When I reviewed the last Pharrell Williams record 10 months ago, I wound up going on a long digression about N.E.R.D and how I missed Pharrell’s weird side. Well, now N.E.R.D is back in 2015, doing what Pharrell was doing in 2014 — making happy-happy handclap music for a kiddie-movie franchise. Still a good song, but not exactly what I had in mind.
Panda Bear, “Boys Latin”
Panda Bear Meets the Grim Reaper seems to be getting a warmer reception than Noah Lennox’s previous solo record, Tomboy, and 2012’s sorta slept-on Animal Collective LP, Centipede Hz. Personally, I’ve struggled to plug back into what I loved about Lennox’s work back when Person Pitch and Merriweather Post Pavilion turned my brain into Bubblicious. I recognize that his records are still chewy, but the flavor has been lost a bit, even with the John Carpenter sauce poured on “Boys Latin,” possibly Grim Reaper’s best track. Once you’ve honed your own aesthetic so perfectly, is it possible to move on with a discernible sense of purpose? Lennox, to my ears, has yet to resolve this. Judging by the album title, maybe he knows it.
Ryley Walker, “Primrose Green”
“Indie folk” once upon a time denoted a rustic wispiness associated with Fleet Foxes and Bon Iver. But in the absence of those mysteriously disappeared acts — they were both huge in the early ’10s, but it feels like neither has put out an album in a decade — sensitive underground rockers have re-embraced the aesthetics of eccentric SoCal soft rock. Father John Misty, Tobias Jesso Jr., Steely Dan at Coachella — the return of Laurel Canyon is set to be one of 2015’s big story lines. This is a roundabout way of talking about Chicago singer-songwriter-guitarist Ryley Walker, whose new song “Primrose Green” (the title track from his record due in March) sounds exactly like late-’60s Tim Buckley. I can only assume that Paul Rothchild manned the boards and Van Dyke Parks rolled the joints while this was being recorded.
Diet Cig, “Scene Sick”
Apparently this boy-girl duo is pretty green — they’ve played barely any shows, and “Scene Sick” is their first single. So I’ll hold off on the superlatives, lest Diet Cig be ruined prematurely. But for the record: All you need for a song to be good is a strong backbeat and a taunting vocal about how your (i.e., pretty much any) band isn’t worth the time of day. Diet Cig knows this and therefore delivers.

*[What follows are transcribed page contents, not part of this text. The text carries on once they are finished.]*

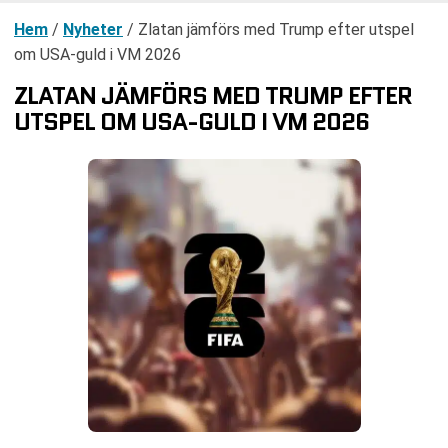
Hem
/
Nyheter
/
Zlatan jämförs med Trump efter utspel
om USA-guld i VM 2026
ZLATAN JÄMFÖRS MED TRUMP EFTER
UTSPEL OM USA-GULD I VM 2026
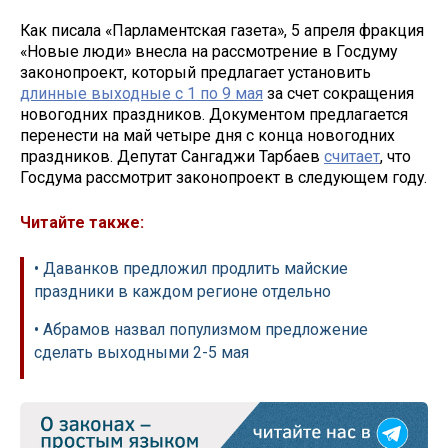
Как писала «Парламентская газета», 5 апреля фракция
«Новые люди» внесла на рассмотрение в Госдуму
законопроект, который предлагает установить
длинные выходные с 1 по 9 мая
за счет сокращения
новогодних праздников. Документом предлагается
перенести на май четыре дня с конца новогодних
праздников. Депутат Сангаджи Тарбаев
считает
, что
Госдума рассмотрит законопроект в следующем году.
Читайте также:
• Даванков предложил продлить майские
праздники в каждом регионе отдельно
• Абрамов назвал популизмом предложение
сделать выходными 2-5 мая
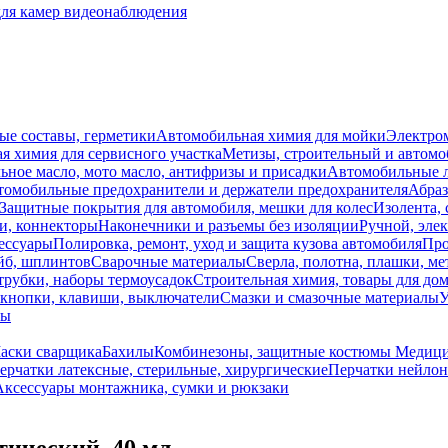
для камер видеонаблюдения
ые составы, герметики
Автомобильная химия для мойки
Электро
я химия для сервисного участка
Метизы, строительный и автом
ное масло, мото масло, антифризы и присадки
Автомобильные
томобильные предохранители и держатели предохранителя
Абраз
Защитные покрытия для автомобиля, мешки для колес
Изолента, 
и, коннекторы
Наконечники и разъемы без изоляции
Ручной, эле
ессуары
Полировка, ремонт, уход и защита кузова автомобиля
Про
йб, шплинтов
Сварочные материалы
Сверла, полотна, плашки, ме
трубки, наборы термоусадок
Строительная химия, товары для дом
 кнопки, клавиши, выключатели
Смазки и смазочные материалы
У
лы
аски сварщика
Бахилы
Комбинезоны, защитные костюмы
Медици
ерчатки латексные, стерильные, хирургические
Перчатки нейло
Аксессуары монтажника, сумки и рюкзаки
ический, 40 мл.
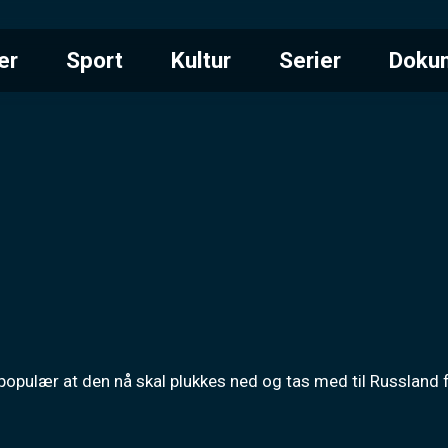
er
Sport
Kultur
Serier
Doku
populær at den nå skal plukkes ned og tas med til Russland f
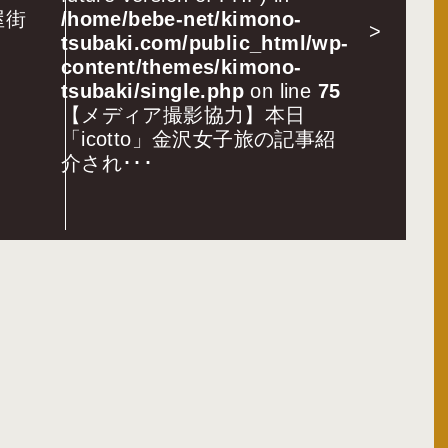
屋街
/home/bebe-net/kimono-
>
tsubaki.com/public_html/wp-
content/themes/kimono-
tsubaki/single.php
on line
75
【メディア撮影協力】本日
「icotto」金沢女子旅の記事紹
介され･･･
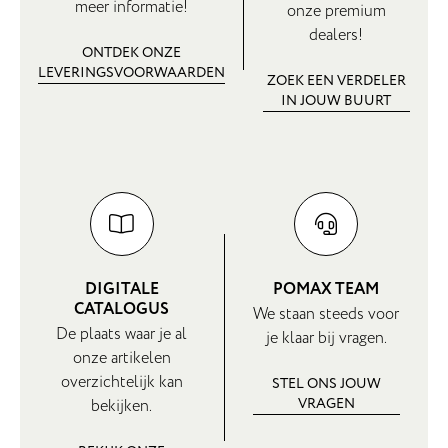
meer informatie!
onze premium
dealers!
ONTDEK ONZE
LEVERINGSVOORWAARDEN
ZOEK EEN VERDELER
IN JOUW BUURT
DIGITALE
POMAX TEAM
CATALOGUS
We staan steeds voor
De plaats waar je al
je klaar bij vragen.
onze artikelen
overzichtelijk kan
STEL ONS JOUW
VRAGEN
bekijken.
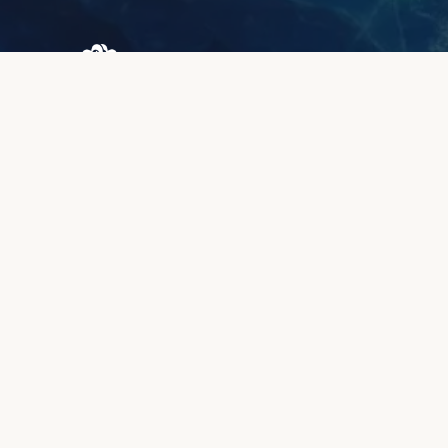
Browary Warszawskie
Grzybowska 43A
00-844 Warszawa
+48 887 787 788
INFORMACJE
O nas
Strefa klienta
Jakość i gwarancja
Metody płatności
Czas realizacji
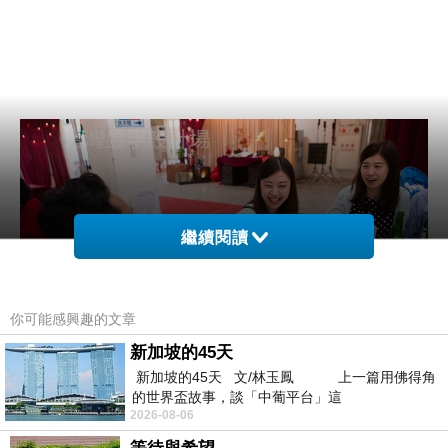
繼續閱讀
你可能感興趣的文章
新加坡的45天
新加坡的45天 文/林玉鳳 上一篇用佛得角
的世界盃故事，談「中葡平台」這
2026-08-06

Bass Drum of Death, “Better Days”
These Mississippi rabble-rousers spare the lethal percussion this time around on a jangly lament for a better tomorrow that sounds like Ray Davies (or maybe Billie Joe Armstrong) getting high on the Delta.
Gehennah, “Four Knuckle Facelift”
Your midcolumn heavy-metal smoke break, courtesy of Gehennah’s forthcoming Metal Police EP.
Ben Howard, “Conrad”
It happens every year: As soon as I make my list of favorite albums for a particular year, I instantly discover a dozen records I missed and should’ve included. Earlier this week, Jason Isbell tweeted about Ben Howard’s I Forget Where We Were, and it’s been in constant rotation ever since. Howard is a British folkie, and sonically he doesn’t deviate dramatically from what you assume every British folkie sounds like. But the inviting production (courtesy of drummer Chris Bond) layers on the evocative, fingerpicked guitars like twigs on a bonfire. Put this on and let it echo between arctic blasts rattling the windows.
Whitey Morgan and the 78’s, “Cocaine Train” (Live)
Attention, fans of Sturgill Simpson: Buy stock in Whitey Morgan. It’s going cheap for now, but not for long. For further guidance, check out the recent very good live record, Born, Raised & Live from Flint.
The King Khan & BBQ Show, “Alone Again”
If your list of the 21st century’s most underrated albums doesn’t include the self-titled 2004 debut by the King Khan & BBQ Show, then your list is bullshit. After a five-year hiatus, the duo is back doing what they do best on the new Bad News Boys, celebrating sleaze, doo-wop, punk rock, and auto-destruction with more sweetness and gusto than they have in a long while.
Elvis Perkins, “Hogus Pogus”
Speaking of long hiatuses, funny-dour singer-songwriter Elvis Perkins returns in 2015 with a new LP, I Aubade, his first since 2009’s great Elvis Perkins in Dearland. The new album was recorded by Perkins in various spots throughout 2012 and ’13, and judging by the woozy “Hogus Pogus,” he traversed some treacherous spiritual terrain while he was away.